1. Get a piece of 1" cpvc pipe about 1' long and glue a cap on the end. Sand the outside of the pipe and the inside of the 1.25" pipe to be tempt-off. Glue your 1" into your 1.25" with a very deep weld. Several inches if possible to get as much surface area as you can. Get 4 hose clamps. Cut the worm drive off of 1 to make a band strap. Place the strap over the end of the 1" cap sticking out of the 1.25" line. Clamp the strap using 3 hose clamps over the 1.25" pipe to make a thrust block.

2. Heat up the 1.25" pipe with a torch or heat gun and clamp it flat while applying glue to the inside. Let it cool down. Air lock that section of the system and pull a vacuum using the boilers draining down and put some glue on the end of the clamp to seal any remaining voids in the "flange" area. Let that setup and put a bucket under it. 
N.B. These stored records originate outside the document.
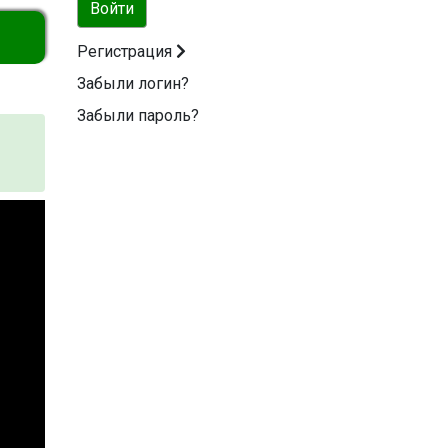
Войти
Регистрация
Забыли логин?
Забыли пароль?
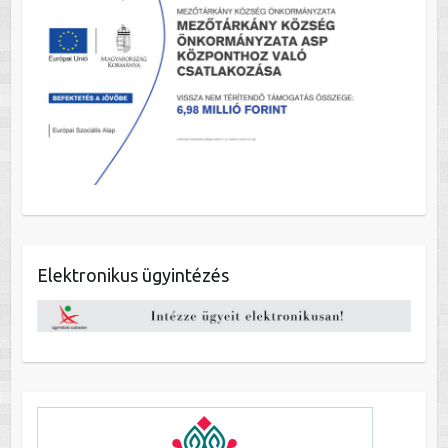
Elektronikus ügyintézés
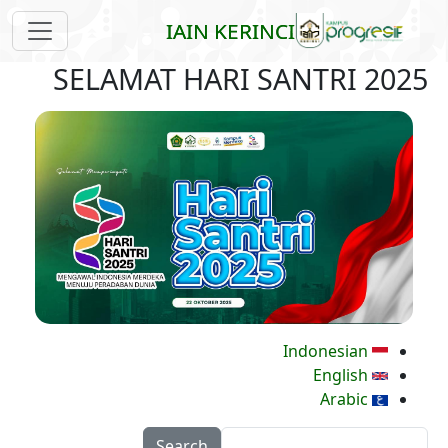
Skip to main content
IAIN KERINCI
SELAMAT HARI SANTRI 2025
Indonesian
English
Arabic
Search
Tell the maintenance guy to sit there in front of it all night until you get back with 1.25" fittings and pipe in the AM :laughing:.

Any other ideas?

Of yeah I sent him a pic message with an example.


----------



## robthaplumber (Jan 27, 2010)

Protech or Mcgyver?? I like it:thumbup:


----------



## TheMaster (Jun 12, 2009)

Isn't it the same O.D as copper?......Just use a dressler coupling and short piece with a cap......brace that mofo good so it wont blow off......Its temp till tom. anyway right?


----------



## ROCKSTARPLUMBER (Dec 14, 2008)

Handy Manny strikes again.:laughing:


----------



## Protech (Sep 22, 2008)

Yeah, just a temp till the AM when they can get the fittings.



TheMaster said:


> Isn't it the same O.D as copper?......Just use a dressler coupling and short piece with a cap......brace that mofo good so it wont blow off......Its temp till tom. anyway right?


----------



## GREENPLUM (Jul 27, 2008)

i got 2 right now, and ill give them to ya free of charge


----------



## Protech (Sep 22, 2008)

Figures, and I went thru all dat fer nothin.:laughing:


----------



## ROCKSTARPLUMBER (Dec 14, 2008)

GREENPLUM said:


> i got 2 right now, and ill give them to ya free of charge



BUild a spud gun out of 24" pipe, with a 1.5" barrel, and they may land in his backyard.:laughing:


----------



## OldSchool (Jan 30, 2010)

better solution.... find out where the manager lives from the supply house and get him to open the store.


----------



## plumb4fun (Feb 18, 2009)

Hey, don't they make Sharkbites that big yet? LOL :laughing:


----------